Stored items from a collection
BEGIN

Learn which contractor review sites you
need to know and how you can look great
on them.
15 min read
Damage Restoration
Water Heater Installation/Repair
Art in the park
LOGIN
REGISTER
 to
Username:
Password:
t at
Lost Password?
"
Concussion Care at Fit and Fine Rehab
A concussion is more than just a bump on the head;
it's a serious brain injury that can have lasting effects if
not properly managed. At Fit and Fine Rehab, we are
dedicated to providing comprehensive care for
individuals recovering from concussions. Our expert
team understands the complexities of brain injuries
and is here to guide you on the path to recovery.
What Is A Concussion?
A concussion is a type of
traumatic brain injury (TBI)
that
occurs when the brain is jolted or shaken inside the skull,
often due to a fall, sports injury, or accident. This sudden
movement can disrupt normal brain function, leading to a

END
BEGIN

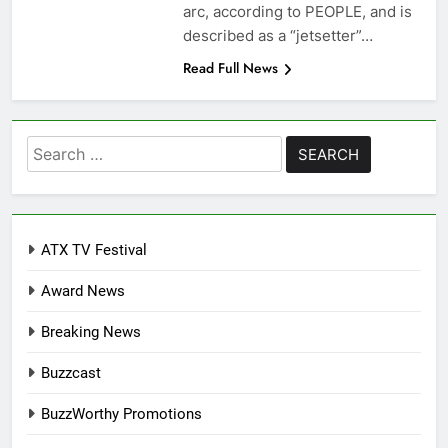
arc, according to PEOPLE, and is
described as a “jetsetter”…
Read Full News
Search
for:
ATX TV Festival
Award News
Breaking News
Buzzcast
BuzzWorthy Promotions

END
BEGIN

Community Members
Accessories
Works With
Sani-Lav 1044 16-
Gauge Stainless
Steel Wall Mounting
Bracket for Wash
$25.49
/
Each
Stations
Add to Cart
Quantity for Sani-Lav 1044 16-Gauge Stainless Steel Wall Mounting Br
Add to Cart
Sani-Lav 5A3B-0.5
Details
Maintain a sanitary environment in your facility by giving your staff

END

● **Exercise details**
Scan the entries for lines holding the string "Mounting", then copy every one of them.

● **Response below**
Steel Wall Mounting
Quantity for Sani-Lav 1044 16-Gauge Stainless Steel Wall Mounting Br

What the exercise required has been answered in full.